Stored data:
.....

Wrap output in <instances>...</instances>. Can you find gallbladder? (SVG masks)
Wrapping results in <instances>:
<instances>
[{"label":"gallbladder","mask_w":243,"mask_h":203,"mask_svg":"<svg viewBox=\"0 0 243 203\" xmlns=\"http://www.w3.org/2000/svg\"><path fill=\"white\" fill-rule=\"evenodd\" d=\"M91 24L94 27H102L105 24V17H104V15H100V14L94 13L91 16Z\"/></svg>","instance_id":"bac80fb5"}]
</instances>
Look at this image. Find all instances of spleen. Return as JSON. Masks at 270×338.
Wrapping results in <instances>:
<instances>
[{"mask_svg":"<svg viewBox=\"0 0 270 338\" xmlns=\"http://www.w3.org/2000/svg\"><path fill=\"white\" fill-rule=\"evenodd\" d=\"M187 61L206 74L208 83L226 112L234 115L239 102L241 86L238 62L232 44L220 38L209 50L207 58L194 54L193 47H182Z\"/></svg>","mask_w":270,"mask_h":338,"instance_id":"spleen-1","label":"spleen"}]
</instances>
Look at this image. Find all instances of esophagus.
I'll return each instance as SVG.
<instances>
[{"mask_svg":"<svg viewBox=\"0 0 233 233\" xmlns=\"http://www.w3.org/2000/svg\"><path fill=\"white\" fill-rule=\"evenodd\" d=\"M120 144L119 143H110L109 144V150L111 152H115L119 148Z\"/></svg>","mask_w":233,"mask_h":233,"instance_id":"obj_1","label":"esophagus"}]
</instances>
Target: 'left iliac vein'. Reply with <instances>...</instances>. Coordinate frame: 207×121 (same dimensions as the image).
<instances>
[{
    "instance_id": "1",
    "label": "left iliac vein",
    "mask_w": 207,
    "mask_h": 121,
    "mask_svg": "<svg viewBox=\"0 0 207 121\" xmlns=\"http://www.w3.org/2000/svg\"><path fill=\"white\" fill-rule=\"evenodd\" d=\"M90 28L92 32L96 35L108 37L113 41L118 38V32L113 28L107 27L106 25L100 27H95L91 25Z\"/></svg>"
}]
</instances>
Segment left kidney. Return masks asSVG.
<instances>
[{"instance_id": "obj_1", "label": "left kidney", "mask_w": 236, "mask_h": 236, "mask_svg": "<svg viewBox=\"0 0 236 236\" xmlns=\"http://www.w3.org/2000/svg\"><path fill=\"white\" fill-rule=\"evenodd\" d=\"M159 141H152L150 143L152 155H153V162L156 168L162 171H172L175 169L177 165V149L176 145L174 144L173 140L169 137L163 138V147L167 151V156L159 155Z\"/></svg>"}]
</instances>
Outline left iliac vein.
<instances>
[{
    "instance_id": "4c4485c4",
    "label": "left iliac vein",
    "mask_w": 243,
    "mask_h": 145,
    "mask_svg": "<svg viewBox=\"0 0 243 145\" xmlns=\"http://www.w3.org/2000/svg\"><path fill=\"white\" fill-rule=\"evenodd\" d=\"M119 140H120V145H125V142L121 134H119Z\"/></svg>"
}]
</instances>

.....

What you have to do: Copy the data. Make sure every line matches exactly.

Answer:
Wrap output in <instances>...</instances>. Can you find gallbladder? (SVG masks)
Wrapping results in <instances>:
<instances>
[{"label":"gallbladder","mask_w":243,"mask_h":203,"mask_svg":"<svg viewBox=\"0 0 243 203\" xmlns=\"http://www.w3.org/2000/svg\"><path fill=\"white\" fill-rule=\"evenodd\" d=\"M91 24L94 27H102L105 24V17H104V15H100V14L94 13L91 16Z\"/></svg>","instance_id":"bac80fb5"}]
</instances>
Look at this image. Find all instances of spleen. Return as JSON. Masks at 270×338.
Wrapping results in <instances>:
<instances>
[{"mask_svg":"<svg viewBox=\"0 0 270 338\" xmlns=\"http://www.w3.org/2000/svg\"><path fill=\"white\" fill-rule=\"evenodd\" d=\"M187 61L206 74L208 83L226 112L234 115L239 102L241 86L238 62L232 44L220 38L209 50L207 58L194 54L193 47H182Z\"/></svg>","mask_w":270,"mask_h":338,"instance_id":"spleen-1","label":"spleen"}]
</instances>
Look at this image. Find all instances of esophagus.
I'll return each instance as SVG.
<instances>
[{"mask_svg":"<svg viewBox=\"0 0 233 233\" xmlns=\"http://www.w3.org/2000/svg\"><path fill=\"white\" fill-rule=\"evenodd\" d=\"M120 144L119 143H110L109 144V150L111 152H115L119 148Z\"/></svg>","mask_w":233,"mask_h":233,"instance_id":"obj_1","label":"esophagus"}]
</instances>
Target: 'left iliac vein'. Reply with <instances>...</instances>. Coordinate frame: 207×121 (same dimensions as the image).
<instances>
[{
    "instance_id": "1",
    "label": "left iliac vein",
    "mask_w": 207,
    "mask_h": 121,
    "mask_svg": "<svg viewBox=\"0 0 207 121\" xmlns=\"http://www.w3.org/2000/svg\"><path fill=\"white\" fill-rule=\"evenodd\" d=\"M90 28L92 32L96 35L108 37L113 41L118 38V32L113 28L107 27L106 25L100 27H95L91 25Z\"/></svg>"
}]
</instances>
Segment left kidney. Return masks asSVG.
<instances>
[{"instance_id": "obj_1", "label": "left kidney", "mask_w": 236, "mask_h": 236, "mask_svg": "<svg viewBox=\"0 0 236 236\" xmlns=\"http://www.w3.org/2000/svg\"><path fill=\"white\" fill-rule=\"evenodd\" d=\"M159 141H152L150 143L152 155H153V162L156 168L162 171H172L175 169L177 165V149L176 145L174 144L173 140L169 137L163 138V147L167 151V156L159 155Z\"/></svg>"}]
</instances>
Outline left iliac vein.
<instances>
[{
    "instance_id": "4c4485c4",
    "label": "left iliac vein",
    "mask_w": 243,
    "mask_h": 145,
    "mask_svg": "<svg viewBox=\"0 0 243 145\" xmlns=\"http://www.w3.org/2000/svg\"><path fill=\"white\" fill-rule=\"evenodd\" d=\"M119 140H120V145H125V142L121 134H119Z\"/></svg>"
}]
</instances>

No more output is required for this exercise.